Les soldats


Il court droit devant, sous ses pieds l’herbe se couche.
Des nuages de vapeur sortent de sa bouche,
Il fait déjà si froid, nous sommes en novembre.
L’homme file de toute la force de ses membres.
Entre les arbres il louvoie pourtant avec adresse,
Semblant s’éloigner du danger qui le presse.
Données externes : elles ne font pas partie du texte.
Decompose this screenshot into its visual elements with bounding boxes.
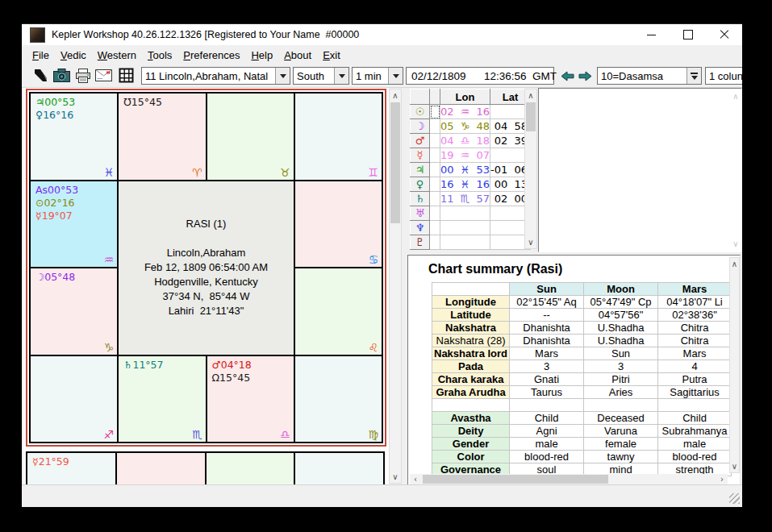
scroll-down-icon[interactable]: ∨ — [390, 471, 401, 483]
mercury-icon[interactable]: ☿ — [411, 148, 430, 163]
chart-info-line: Feb 12, 1809 06:54:00 AM — [144, 260, 268, 275]
scroll-down-icon[interactable]: ∨ — [730, 238, 741, 250]
grid-view-button[interactable] — [117, 66, 136, 85]
select-cell[interactable] — [430, 206, 440, 221]
summary-value-cell: Aries — [584, 386, 658, 399]
varga-select-dropdown-button[interactable] — [686, 68, 701, 84]
sun-icon[interactable]: ☉ — [411, 105, 430, 119]
scroll-down-icon[interactable]: ∨ — [730, 460, 739, 472]
select-cell[interactable] — [430, 235, 440, 250]
style-select[interactable]: South — [293, 67, 349, 85]
varga-select[interactable]: 10=Dasamsa — [597, 67, 702, 85]
lon-cell[interactable]: 04 ♎ 18 — [440, 134, 490, 148]
resize-grip-icon[interactable] — [729, 493, 740, 504]
menu-exit[interactable]: Exit — [317, 47, 346, 64]
select-cell[interactable] — [430, 192, 440, 206]
step-back-button[interactable] — [559, 68, 575, 84]
lon-cell[interactable]: 16 ♓ 16 — [440, 177, 490, 192]
menu-about[interactable]: About — [278, 47, 317, 64]
select-cell[interactable] — [430, 177, 440, 192]
email-button[interactable] — [94, 66, 113, 85]
scrollbar-thumb[interactable] — [526, 102, 536, 131]
neptune-icon[interactable]: ♆ — [411, 221, 430, 235]
mars-icon[interactable]: ♂ — [411, 134, 430, 148]
lon-cell[interactable]: 00 ♓ 53 — [440, 163, 490, 177]
print-button[interactable] — [73, 66, 92, 85]
planet-position: ℧15°45 — [123, 96, 205, 109]
maximize-button[interactable] — [670, 24, 706, 45]
summary-hscrollbar[interactable]: ‹ › — [410, 474, 728, 484]
chart-panel-scrollbar[interactable]: ∧ ∨ — [389, 89, 402, 484]
jupiter-icon[interactable]: ♃ — [411, 163, 430, 177]
uranus-icon[interactable]: ♅ — [411, 206, 430, 221]
menu-western[interactable]: Western — [92, 47, 142, 64]
lon-cell[interactable] — [440, 206, 490, 221]
summary-row-label: Nakshatra (28) — [432, 335, 510, 347]
summary-value-cell: Gnati — [510, 373, 584, 386]
menu-vedic[interactable]: Vedic — [55, 47, 92, 64]
scrollbar-thumb[interactable] — [390, 102, 400, 223]
lon-cell[interactable]: 05 ♑ 48 — [440, 119, 490, 134]
scroll-up-icon[interactable]: ∧ — [730, 258, 739, 270]
menu-file[interactable]: File — [27, 47, 55, 64]
summary-row-label: Nakshatra lord — [432, 347, 510, 360]
lon-cell[interactable]: 02 ♒ 16 — [440, 105, 490, 119]
house-libra: ♂04°18Ω15°45♎ — [207, 356, 294, 443]
saturn-icon[interactable]: ♄ — [411, 192, 430, 206]
datetime-field[interactable]: 02/12/1809 12:36:56 GMT — [406, 67, 554, 85]
planet-table-header: Lon — [440, 89, 490, 105]
close-icon — [720, 30, 729, 39]
house-aries: ℧15°45♈ — [119, 94, 205, 180]
lon-cell[interactable] — [440, 235, 490, 250]
chart-select-dropdown-button[interactable] — [275, 68, 290, 84]
sagittarius-sign-icon: ♐ — [104, 428, 115, 441]
scroll-right-icon[interactable]: › — [716, 473, 728, 485]
step-select[interactable]: 1 min — [352, 67, 403, 85]
select-cell[interactable] — [430, 221, 440, 235]
close-button[interactable] — [706, 24, 742, 45]
house-taurus: ♉ — [207, 94, 294, 180]
summary-row: Colorblood-redtawnyblood-red — [432, 451, 732, 463]
planet-row-neptune: ♆ — [411, 221, 531, 235]
planet-table-scrollbar[interactable]: ∧ ∨ — [524, 89, 537, 249]
venus-icon[interactable]: ♀ — [411, 177, 430, 192]
summary-row: Nakshatra lordMarsSunMars — [432, 347, 732, 360]
menu-help[interactable]: Help — [245, 47, 278, 64]
menu-preferences[interactable]: Preferences — [177, 47, 245, 64]
pisces-sign-icon: ♓ — [104, 166, 115, 179]
minimize-button[interactable] — [633, 24, 670, 45]
select-cell[interactable] — [430, 119, 440, 134]
camera-button[interactable] — [52, 66, 71, 85]
summary-col-sun: Sun — [510, 283, 584, 296]
chart-select[interactable]: 11 Lincoln,Abraham, Natal — [141, 67, 290, 85]
lon-cell[interactable]: 11 ♏ 57 — [440, 192, 490, 206]
select-cell[interactable] — [430, 134, 440, 148]
summary-vscrollbar[interactable]: ∧ ∨ — [729, 257, 740, 473]
scroll-up-icon[interactable]: ∧ — [525, 89, 536, 102]
lon-cell[interactable] — [440, 221, 490, 235]
summary-spacer-row — [432, 399, 732, 412]
taurus-sign-icon: ♉ — [280, 166, 290, 179]
draw-pen-button[interactable] — [31, 66, 50, 85]
lon-cell[interactable]: 19 ♒ 07 — [440, 148, 490, 163]
select-cell[interactable] — [430, 105, 440, 119]
select-cell[interactable] — [430, 163, 440, 177]
step-select-dropdown-button[interactable] — [388, 68, 403, 84]
step-forward-button[interactable] — [577, 68, 593, 84]
planet-position: ♀16°16 — [35, 109, 117, 122]
columns-select[interactable]: 1 colun — [705, 67, 742, 85]
printer-icon — [75, 69, 91, 83]
menu-bar: FileVedicWesternToolsPreferencesHelpAbou… — [22, 45, 742, 64]
scroll-up-icon[interactable]: ∧ — [730, 90, 741, 102]
pluto-icon[interactable]: ♇ — [411, 235, 430, 250]
style-select-dropdown-button[interactable] — [334, 68, 348, 84]
scrollbar-thumb[interactable] — [423, 475, 608, 484]
moon-icon[interactable]: ☽ — [411, 119, 430, 134]
select-cell[interactable] — [430, 148, 440, 163]
chart-summary-title: Chart summary (Rasi) — [428, 262, 562, 276]
scroll-up-icon[interactable]: ∧ — [390, 89, 401, 102]
scroll-down-icon[interactable]: ∨ — [525, 236, 536, 248]
scroll-left-icon[interactable]: ‹ — [410, 473, 421, 485]
next-chart-cell — [117, 453, 205, 485]
menu-tools[interactable]: Tools — [142, 47, 177, 64]
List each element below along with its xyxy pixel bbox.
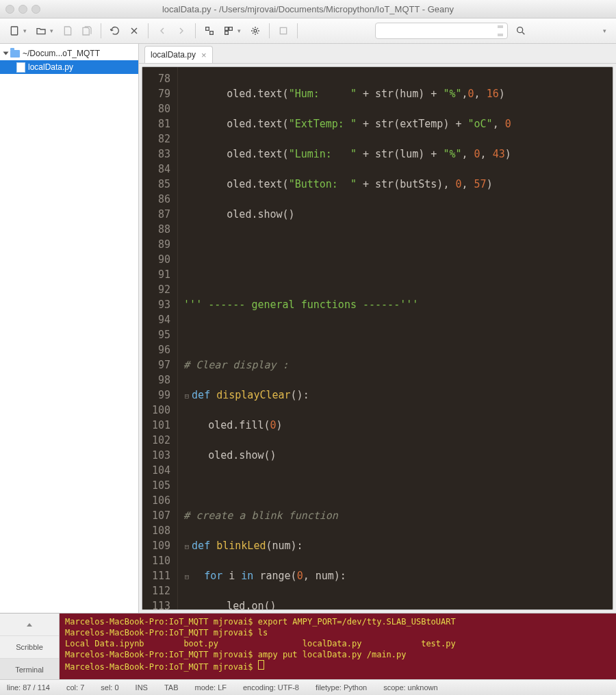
- svg-rect-0: [11, 27, 17, 35]
- editor-area: localData.py × 7879808182838485868788899…: [139, 44, 616, 613]
- terminal-cursor: [258, 660, 264, 670]
- svg-rect-1: [206, 27, 209, 31]
- sidebar: ~/Docum...oT_MQTT localData.py: [0, 44, 139, 613]
- titlebar: localData.py - /Users/mjrovai/Documents/…: [0, 0, 616, 18]
- file-label: localData.py: [28, 62, 73, 72]
- file-tree: ~/Docum...oT_MQTT localData.py: [0, 44, 138, 77]
- file-icon: [16, 62, 25, 73]
- tab-label: localData.py: [151, 50, 196, 60]
- folder-label: ~/Docum...oT_MQTT: [23, 49, 100, 58]
- status-scope: scope: unknown: [383, 683, 438, 692]
- svg-rect-4: [229, 27, 233, 31]
- close-file-button[interactable]: [125, 22, 143, 40]
- status-bar: line: 87 / 114 col: 7 sel: 0 INS TAB mod…: [0, 679, 616, 695]
- search-caps-icon: [498, 25, 503, 36]
- status-ins: INS: [136, 683, 148, 692]
- svg-rect-5: [225, 31, 229, 35]
- terminal-output[interactable]: Marcelos-MacBook-Pro:IoT_MQTT mjrovai$ e…: [60, 614, 616, 679]
- svg-point-8: [517, 27, 522, 33]
- window-controls: [5, 5, 40, 14]
- line-gutter: 7879808182838485868788899091929394959697…: [142, 67, 178, 609]
- toolbar-sep: [101, 23, 101, 38]
- main-body: ~/Docum...oT_MQTT localData.py localData…: [0, 44, 616, 613]
- close-dot[interactable]: [5, 5, 14, 14]
- svg-rect-3: [225, 27, 229, 31]
- code-editor[interactable]: 7879808182838485868788899091929394959697…: [142, 66, 613, 610]
- search-button[interactable]: [512, 22, 530, 40]
- toolbar-sep: [195, 23, 196, 38]
- reload-button[interactable]: [106, 22, 124, 40]
- compile-button[interactable]: [201, 22, 218, 40]
- status-line: line: 87 / 114: [7, 683, 50, 692]
- nav-fwd-button[interactable]: [172, 22, 190, 40]
- toolbar: ▾ ▾ ▾ ▾: [0, 18, 616, 44]
- nav-back-button[interactable]: [153, 22, 171, 40]
- color-picker-button[interactable]: [274, 22, 292, 40]
- status-enc: encoding: UTF-8: [243, 683, 299, 692]
- bottom-tabs-collapse[interactable]: [0, 614, 59, 636]
- zoom-dot[interactable]: [31, 5, 40, 14]
- toolbar-sep: [148, 23, 149, 38]
- toolbar-sep: [269, 23, 270, 38]
- status-tab: TAB: [164, 683, 179, 692]
- save-button[interactable]: [59, 22, 77, 40]
- status-filetype: filetype: Python: [316, 683, 367, 692]
- code-text[interactable]: oled.text("Hum: " + str(hum) + "%",0, 16…: [178, 67, 511, 609]
- editor-tabbar: localData.py ×: [139, 44, 616, 64]
- tab-terminal[interactable]: Terminal: [0, 659, 59, 681]
- minimize-dot[interactable]: [18, 5, 27, 14]
- chevron-up-icon: [27, 623, 32, 627]
- run-button[interactable]: [246, 22, 264, 40]
- status-sel: sel: 0: [101, 683, 118, 692]
- status-mode: mode: LF: [195, 683, 227, 692]
- disclose-icon: [3, 52, 9, 55]
- new-file-dropdown[interactable]: ▾: [23, 27, 27, 34]
- open-button[interactable]: [32, 22, 50, 40]
- window-title: localData.py - /Users/mjrovai/Documents/…: [0, 4, 616, 14]
- toolbar-overflow[interactable]: ▾: [603, 27, 606, 34]
- open-dropdown[interactable]: ▾: [50, 27, 53, 34]
- search-input[interactable]: [375, 23, 508, 39]
- editor-tab[interactable]: localData.py ×: [144, 46, 213, 63]
- app-window: localData.py - /Users/mjrovai/Documents/…: [0, 0, 616, 695]
- svg-point-6: [254, 29, 257, 32]
- tab-scribble[interactable]: Scribble: [0, 636, 59, 659]
- svg-rect-7: [280, 27, 286, 34]
- tab-close-icon[interactable]: ×: [201, 50, 207, 60]
- svg-rect-2: [210, 31, 214, 35]
- bottom-tabs: Scribble Terminal: [0, 614, 60, 679]
- new-file-button[interactable]: [5, 22, 23, 40]
- folder-icon: [10, 50, 20, 58]
- save-all-button[interactable]: [78, 22, 96, 40]
- toolbar-sep: [297, 23, 298, 38]
- build-button[interactable]: [220, 22, 238, 40]
- build-dropdown[interactable]: ▾: [238, 27, 241, 34]
- bottom-panel: Scribble Terminal Marcelos-MacBook-Pro:I…: [0, 613, 616, 679]
- tree-file-row[interactable]: localData.py: [0, 60, 138, 74]
- tree-folder-row[interactable]: ~/Docum...oT_MQTT: [0, 47, 138, 60]
- status-col: col: 7: [66, 683, 84, 692]
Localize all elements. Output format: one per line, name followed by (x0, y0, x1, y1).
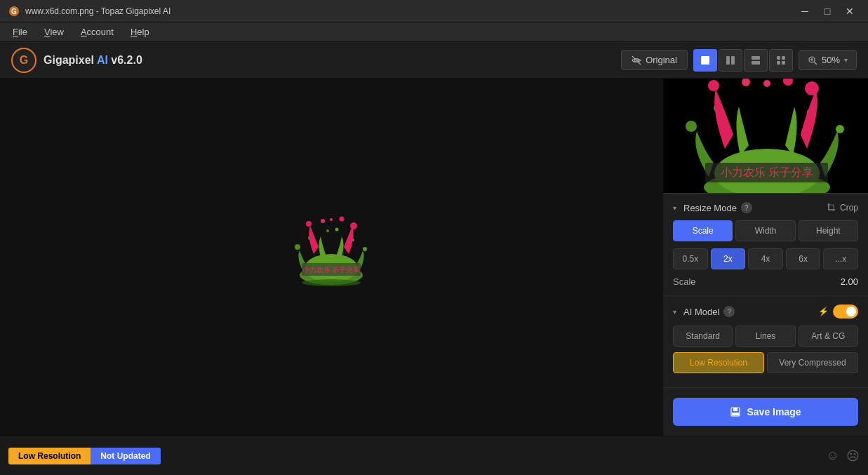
collapse-icon[interactable]: ▾ (673, 204, 676, 212)
svg-text:G: G (11, 8, 17, 15)
scale-4x[interactable]: 4x (748, 248, 783, 269)
scale-6x[interactable]: 6x (786, 248, 821, 269)
view-split-v-button[interactable] (719, 49, 742, 72)
save-icon (730, 406, 741, 417)
model-art-cg[interactable]: Art & CG (799, 326, 858, 347)
smiley-sad-icon[interactable]: ☹ (846, 448, 860, 464)
svg-point-23 (326, 229, 329, 232)
svg-point-36 (686, 121, 697, 132)
ai-model-section: ▾ AI Model ? ⚡ Standard Lines Art & CG L… (663, 296, 868, 388)
scale-label: Scale (673, 276, 696, 287)
zoom-level: 50% (822, 55, 840, 65)
app-logo: G Gigapixel AI v6.2.0 (11, 48, 142, 73)
zoom-control[interactable]: 50% ▾ (799, 50, 857, 70)
scale-value: 2.00 (841, 276, 858, 287)
tab-scale[interactable]: Scale (673, 220, 733, 241)
svg-rect-49 (733, 408, 737, 411)
ai-model-label: AI Model (683, 307, 719, 317)
eye-icon (632, 55, 641, 65)
svg-point-28 (340, 216, 345, 221)
resize-mode-label: Resize Mode (683, 203, 737, 213)
scale-custom[interactable]: ...x (823, 248, 858, 269)
view-split-h-button[interactable] (744, 49, 768, 72)
view-quad-button[interactable] (769, 49, 793, 72)
zoom-chevron-icon: ▾ (844, 56, 848, 64)
original-button[interactable]: Original (621, 50, 688, 70)
logo-icon: G (11, 48, 36, 73)
resize-mode-header: ▾ Resize Mode ? Crop (673, 202, 858, 213)
model-type-group: Standard Lines Art & CG (673, 326, 858, 347)
tab-height[interactable]: Height (799, 220, 858, 241)
smiley-happy-icon[interactable]: ☺ (827, 448, 839, 463)
svg-rect-12 (782, 61, 785, 65)
lightning-icon: ⚡ (818, 307, 829, 316)
svg-rect-50 (732, 413, 739, 415)
svg-point-27 (321, 219, 325, 223)
svg-point-25 (306, 221, 312, 227)
maximize-button[interactable]: □ (817, 4, 837, 19)
svg-rect-8 (752, 61, 760, 65)
save-button[interactable]: Save Image (673, 398, 858, 426)
status-tag: Low Resolution Not Updated (8, 448, 161, 464)
svg-point-40 (708, 80, 719, 91)
ai-model-toggle-group: ⚡ (818, 305, 858, 319)
svg-line-14 (814, 62, 817, 65)
zoom-icon (808, 55, 817, 65)
svg-rect-6 (731, 56, 735, 65)
view-split-v-icon (725, 55, 736, 66)
close-button[interactable]: ✕ (840, 4, 860, 19)
scale-0-5x[interactable]: 0.5x (673, 248, 708, 269)
preview-canvas: 小力农乐 乐子分享 (663, 79, 868, 194)
minimize-button[interactable]: ─ (795, 4, 815, 19)
header-controls: Original (621, 49, 857, 72)
title-bar: G www.x6d.com.png - Topaz Gigapixel AI ─… (0, 0, 868, 22)
menu-file[interactable]: File (6, 24, 34, 40)
app-header: G Gigapixel AI v6.2.0 Original (0, 42, 868, 79)
right-panel: 小力农乐 乐子分享 ▾ Resize Mode ? Crop (662, 79, 868, 436)
svg-point-20 (363, 247, 367, 251)
app-version-ai: AI (97, 54, 108, 66)
view-single-button[interactable] (693, 49, 717, 72)
save-section: Save Image (663, 388, 868, 436)
app-icon: G (8, 6, 20, 17)
svg-rect-11 (777, 61, 780, 65)
model-low-resolution[interactable]: Low Resolution (673, 352, 764, 373)
preview-image: 小力农乐 乐子分享 (663, 79, 868, 194)
crop-icon (827, 203, 836, 213)
save-label: Save Image (747, 406, 801, 417)
svg-rect-10 (782, 56, 785, 60)
svg-point-41 (805, 81, 819, 95)
status-right: ☺ ☹ (827, 448, 868, 464)
svg-point-24 (335, 227, 339, 231)
tag-low-res: Low Resolution (8, 448, 91, 464)
resize-mode-help[interactable]: ? (741, 202, 752, 213)
sub-model-group: Low Resolution Very Compressed (673, 352, 858, 373)
status-left: Low Resolution Not Updated (0, 448, 827, 464)
ai-model-collapse-icon[interactable]: ▾ (673, 308, 676, 316)
menu-help[interactable]: Help (123, 24, 156, 40)
window-title: www.x6d.com.png - Topaz Gigapixel AI (25, 6, 171, 16)
svg-rect-9 (777, 56, 780, 60)
scale-options: 0.5x 2x 4x 6x ...x (673, 248, 858, 269)
menu-view[interactable]: View (37, 24, 71, 40)
menu-account[interactable]: Account (74, 24, 121, 40)
tab-width[interactable]: Width (735, 220, 795, 241)
svg-rect-5 (726, 56, 730, 65)
svg-point-44 (763, 80, 770, 87)
crop-action[interactable]: Crop (827, 203, 858, 213)
view-split-h-icon (750, 55, 761, 66)
model-very-compressed[interactable]: Very Compressed (767, 352, 858, 373)
model-standard[interactable]: Standard (673, 326, 733, 347)
svg-text:小力农乐  乐子分享: 小力农乐 乐子分享 (302, 266, 361, 274)
svg-point-37 (836, 125, 844, 133)
view-single-icon (700, 55, 711, 66)
svg-point-32 (302, 279, 361, 286)
title-bar-left: G www.x6d.com.png - Topaz Gigapixel AI (8, 6, 171, 17)
svg-point-19 (295, 244, 300, 250)
scale-2x[interactable]: 2x (711, 248, 746, 269)
canvas-area[interactable]: 小力农乐 乐子分享 (0, 79, 662, 436)
ai-model-help[interactable]: ? (723, 306, 735, 317)
title-bar-controls: ─ □ ✕ (795, 4, 860, 19)
ai-model-toggle[interactable] (833, 305, 858, 319)
model-lines[interactable]: Lines (735, 326, 795, 347)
Loin derrière on  entend gronder la terre,
Les animaux dans leur terrier se serrent.
Tandis qu’approche l’écume aux naseaux
Une troupe de cavaliers qui fait fuir les oiseaux.
Vêtus de longues capes noires, ils passent,
Brandissant des épées venues de Damas.

L’homme échevelé dans sa blanche robe de lin
Halète et sent bientôt son énergie sur le déclin.
Quand une lance fichée en plein cœur
Fait jaillir hors de lui sa vitale liqueur,
Le brillant de son sang faisant ombre aux feuilles
Sur lesquelles il tombe, tandis que la mort l’accueille.

Le lanceur démonte et récupère son arme,
C’est de rire que sur le corps il verse une larme.
C’est un puissant et fier guerrier qui, ce soir,
Devant le feu du campement narrera cette histoire.
Comment, par leur vaillance et leur volonté,
Ils ont d’un village, jusqu’au dernier tous été tués.

Combien y en a-t-il de ces féroces soldats
Qui coltinent sous tous les cieux leur barda ?
Des beaux lieutenants, des fiers capitaines
Indifférents aux pleurs, à la misère et la peine.
Croyant que de tenir une arme dans la paume,
Par magie, les transforme soudain en surhommes.

Répandant sur leur passage mort et désolation,
Ils sont le bras armé qu’ont toutes les nations.
Pour un peu d’or et de gloriole on les envoie là bas.
Ils sont héros, ou assassins, selon l’issue du combat.
Dire que l’homme est un loup pour l’homme, c’est banal.
Mais je pense que c’est faire offense à ce noble animal.